A suggestion by the Home Ministry that mobile operators should buy SIM (subscriber identity module) cards only from companies that have been screened has been rejected by the Department of Telecommunications (DoT). This could be a setback to the Home Ministry’s plans to secure the country against any misuse of its vast telecommunication network by terrorists.
The ministry had suggested the Security Accreditation Scheme (SAS) which is managed by the GSM Association, the global body of GSM mobile service operators. SAS is a voluntary scheme under which suppliers open up their production sites and processes to a comprehensive security audit.
DoT has pointed out that that there are only 20 SIM card plants accredited by GSMA across the world. Out of this 6 are in China. However, there is only one supplier at present in India which is SAS compliant. DoT has pointed out that by mandating the SAS certification may lead to a monopolistic situation or restrictive competition in the market. Moreover, it may not be desirable to mandate anything which is voluntary in nature. Also, mandating SAS may not yield a foolproof solution, it felt.
The move by the Home Ministry was a part of growing concern about security issues in the telecommunication sector, especially after the terror attacks on Mumbai in November last year. DoT had recently called a meeting of all private operators to discuss a proposal to ban Chinese equipment manufacturers from 20 out of the 29 states in the country, which will virtually put them out of business. It has also, at the insistence of the Home Ministry, refused to give its assent to an order placed by state-owned BSNL to Chinese vendor Huawei in western India which is under security threat.
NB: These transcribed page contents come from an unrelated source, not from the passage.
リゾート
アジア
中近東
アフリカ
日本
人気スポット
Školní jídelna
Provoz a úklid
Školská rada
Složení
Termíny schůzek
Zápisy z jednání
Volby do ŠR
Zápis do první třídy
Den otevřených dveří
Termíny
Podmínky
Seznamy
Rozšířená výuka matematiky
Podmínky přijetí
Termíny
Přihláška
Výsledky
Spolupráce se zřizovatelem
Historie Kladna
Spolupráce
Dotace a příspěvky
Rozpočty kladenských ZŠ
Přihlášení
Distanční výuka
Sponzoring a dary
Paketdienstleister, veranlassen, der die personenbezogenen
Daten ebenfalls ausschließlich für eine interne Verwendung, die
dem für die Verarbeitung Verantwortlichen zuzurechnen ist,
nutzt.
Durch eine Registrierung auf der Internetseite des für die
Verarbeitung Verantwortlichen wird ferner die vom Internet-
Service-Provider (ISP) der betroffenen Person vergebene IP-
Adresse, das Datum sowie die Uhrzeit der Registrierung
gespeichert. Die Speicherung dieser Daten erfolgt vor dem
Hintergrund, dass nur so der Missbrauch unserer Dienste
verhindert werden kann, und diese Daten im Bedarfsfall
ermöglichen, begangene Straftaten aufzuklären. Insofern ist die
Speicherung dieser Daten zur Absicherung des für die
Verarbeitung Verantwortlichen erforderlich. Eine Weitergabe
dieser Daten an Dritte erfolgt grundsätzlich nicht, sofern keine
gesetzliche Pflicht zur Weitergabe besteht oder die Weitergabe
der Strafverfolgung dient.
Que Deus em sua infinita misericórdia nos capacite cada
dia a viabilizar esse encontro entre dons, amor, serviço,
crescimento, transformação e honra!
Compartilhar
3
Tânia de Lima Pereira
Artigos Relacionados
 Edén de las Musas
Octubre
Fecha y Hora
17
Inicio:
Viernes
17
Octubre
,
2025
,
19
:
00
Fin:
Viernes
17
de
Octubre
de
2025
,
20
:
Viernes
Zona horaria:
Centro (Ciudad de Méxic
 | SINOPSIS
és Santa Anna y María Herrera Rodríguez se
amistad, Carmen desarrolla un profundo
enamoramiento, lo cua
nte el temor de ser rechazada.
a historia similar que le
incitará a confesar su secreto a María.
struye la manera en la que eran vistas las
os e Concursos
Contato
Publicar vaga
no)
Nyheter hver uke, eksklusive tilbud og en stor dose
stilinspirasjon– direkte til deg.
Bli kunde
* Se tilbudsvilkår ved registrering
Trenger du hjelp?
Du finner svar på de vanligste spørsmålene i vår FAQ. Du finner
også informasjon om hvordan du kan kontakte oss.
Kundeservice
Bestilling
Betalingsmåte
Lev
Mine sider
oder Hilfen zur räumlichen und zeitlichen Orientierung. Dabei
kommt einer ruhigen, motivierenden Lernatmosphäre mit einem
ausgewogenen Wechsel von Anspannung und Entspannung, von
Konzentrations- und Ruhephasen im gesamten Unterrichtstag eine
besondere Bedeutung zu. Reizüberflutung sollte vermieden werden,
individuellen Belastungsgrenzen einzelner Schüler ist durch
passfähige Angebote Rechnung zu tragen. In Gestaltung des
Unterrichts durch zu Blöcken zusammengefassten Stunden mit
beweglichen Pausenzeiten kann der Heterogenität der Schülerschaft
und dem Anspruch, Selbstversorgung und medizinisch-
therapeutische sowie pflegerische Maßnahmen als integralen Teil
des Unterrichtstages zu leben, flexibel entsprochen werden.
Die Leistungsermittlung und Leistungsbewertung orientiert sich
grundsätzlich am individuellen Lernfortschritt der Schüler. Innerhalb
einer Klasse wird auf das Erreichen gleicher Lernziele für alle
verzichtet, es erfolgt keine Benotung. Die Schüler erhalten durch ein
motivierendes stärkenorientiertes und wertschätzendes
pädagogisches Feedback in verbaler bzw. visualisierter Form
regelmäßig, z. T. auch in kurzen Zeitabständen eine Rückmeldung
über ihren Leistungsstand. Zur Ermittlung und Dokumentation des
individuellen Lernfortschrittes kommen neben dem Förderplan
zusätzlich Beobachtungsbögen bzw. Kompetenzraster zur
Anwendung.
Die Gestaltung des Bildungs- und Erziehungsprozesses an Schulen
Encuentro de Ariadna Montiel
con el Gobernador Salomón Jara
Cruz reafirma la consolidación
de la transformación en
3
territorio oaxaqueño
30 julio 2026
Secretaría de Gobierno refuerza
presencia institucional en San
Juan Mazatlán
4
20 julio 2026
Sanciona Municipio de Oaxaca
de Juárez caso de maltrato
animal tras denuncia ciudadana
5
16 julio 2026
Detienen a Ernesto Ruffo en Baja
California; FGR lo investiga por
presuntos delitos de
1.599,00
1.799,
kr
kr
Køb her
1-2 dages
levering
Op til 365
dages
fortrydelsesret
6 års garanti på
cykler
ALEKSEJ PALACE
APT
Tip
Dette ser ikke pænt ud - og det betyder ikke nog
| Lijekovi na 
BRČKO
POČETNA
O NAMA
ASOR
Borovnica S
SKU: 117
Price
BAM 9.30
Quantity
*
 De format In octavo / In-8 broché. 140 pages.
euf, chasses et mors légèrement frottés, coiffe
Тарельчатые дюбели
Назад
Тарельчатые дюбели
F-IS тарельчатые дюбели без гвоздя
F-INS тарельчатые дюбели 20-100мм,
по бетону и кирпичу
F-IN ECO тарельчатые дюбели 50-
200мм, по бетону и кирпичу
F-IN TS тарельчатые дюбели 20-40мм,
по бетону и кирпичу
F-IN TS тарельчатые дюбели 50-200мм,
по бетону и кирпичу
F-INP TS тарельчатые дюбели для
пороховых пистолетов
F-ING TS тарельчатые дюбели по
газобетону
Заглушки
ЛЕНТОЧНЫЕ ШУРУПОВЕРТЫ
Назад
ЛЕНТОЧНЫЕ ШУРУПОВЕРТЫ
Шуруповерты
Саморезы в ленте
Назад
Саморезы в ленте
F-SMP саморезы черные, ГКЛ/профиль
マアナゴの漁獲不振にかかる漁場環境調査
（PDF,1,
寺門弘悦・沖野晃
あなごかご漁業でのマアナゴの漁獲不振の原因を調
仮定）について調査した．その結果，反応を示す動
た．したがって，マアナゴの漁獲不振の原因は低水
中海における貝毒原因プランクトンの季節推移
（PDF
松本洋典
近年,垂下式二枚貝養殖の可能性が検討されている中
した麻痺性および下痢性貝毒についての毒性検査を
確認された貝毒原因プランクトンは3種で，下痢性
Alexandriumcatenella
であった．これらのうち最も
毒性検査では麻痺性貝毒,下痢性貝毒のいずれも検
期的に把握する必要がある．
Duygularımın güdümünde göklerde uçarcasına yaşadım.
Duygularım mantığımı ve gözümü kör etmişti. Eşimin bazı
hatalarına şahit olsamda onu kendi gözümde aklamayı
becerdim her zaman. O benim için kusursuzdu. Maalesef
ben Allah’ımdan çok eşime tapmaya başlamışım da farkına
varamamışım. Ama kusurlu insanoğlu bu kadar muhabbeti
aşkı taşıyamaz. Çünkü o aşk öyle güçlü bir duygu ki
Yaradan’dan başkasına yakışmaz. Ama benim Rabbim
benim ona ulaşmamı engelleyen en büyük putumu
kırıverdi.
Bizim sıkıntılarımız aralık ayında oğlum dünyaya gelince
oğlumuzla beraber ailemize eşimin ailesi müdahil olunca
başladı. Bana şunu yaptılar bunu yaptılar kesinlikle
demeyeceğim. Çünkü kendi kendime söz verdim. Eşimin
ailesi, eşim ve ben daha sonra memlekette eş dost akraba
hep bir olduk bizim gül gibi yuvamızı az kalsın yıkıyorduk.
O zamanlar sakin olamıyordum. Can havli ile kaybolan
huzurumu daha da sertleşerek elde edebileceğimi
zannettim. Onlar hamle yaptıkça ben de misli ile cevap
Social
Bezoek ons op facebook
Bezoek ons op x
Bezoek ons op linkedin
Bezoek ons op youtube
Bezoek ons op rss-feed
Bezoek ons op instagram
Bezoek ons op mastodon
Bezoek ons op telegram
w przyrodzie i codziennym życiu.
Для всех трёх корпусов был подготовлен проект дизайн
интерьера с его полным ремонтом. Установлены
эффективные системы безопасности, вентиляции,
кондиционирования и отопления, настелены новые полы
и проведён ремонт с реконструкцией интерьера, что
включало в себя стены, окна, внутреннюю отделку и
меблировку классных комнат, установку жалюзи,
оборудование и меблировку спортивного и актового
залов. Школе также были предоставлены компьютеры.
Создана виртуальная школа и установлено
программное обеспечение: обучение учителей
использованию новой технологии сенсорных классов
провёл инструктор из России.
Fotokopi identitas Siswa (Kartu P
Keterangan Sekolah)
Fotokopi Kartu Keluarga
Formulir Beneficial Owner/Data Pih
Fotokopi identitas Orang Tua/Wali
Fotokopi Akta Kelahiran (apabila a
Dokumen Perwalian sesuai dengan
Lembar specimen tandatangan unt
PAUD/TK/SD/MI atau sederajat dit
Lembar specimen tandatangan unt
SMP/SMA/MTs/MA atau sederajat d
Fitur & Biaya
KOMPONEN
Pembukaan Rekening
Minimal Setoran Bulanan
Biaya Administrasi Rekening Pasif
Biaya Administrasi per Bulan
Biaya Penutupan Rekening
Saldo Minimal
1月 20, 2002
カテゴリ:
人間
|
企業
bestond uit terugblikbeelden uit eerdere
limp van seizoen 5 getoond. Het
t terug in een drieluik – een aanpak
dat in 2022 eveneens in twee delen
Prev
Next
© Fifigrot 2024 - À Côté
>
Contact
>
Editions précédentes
The Home Ministry has also suggested that every network operator must obtain a certificate from all suppliers of SIM cards that security keys generated at the time of personalisation are safe and secure in the country, and are held in custody and control of the Indian company.
There are numerous security risks faced by every network operator. Suppliers of materials could introduce certain risks, the impact of which might have to be borne by the operator. Network operators are dependent on their suppliers to control security risks.
Though it has not found favour with DoT, SAS is advantageous to operators as they will no longer have to invest a lot of money in undertaking an audit of each of their suppliers. It offers them peace of mind that they have implemented appropriate security measures.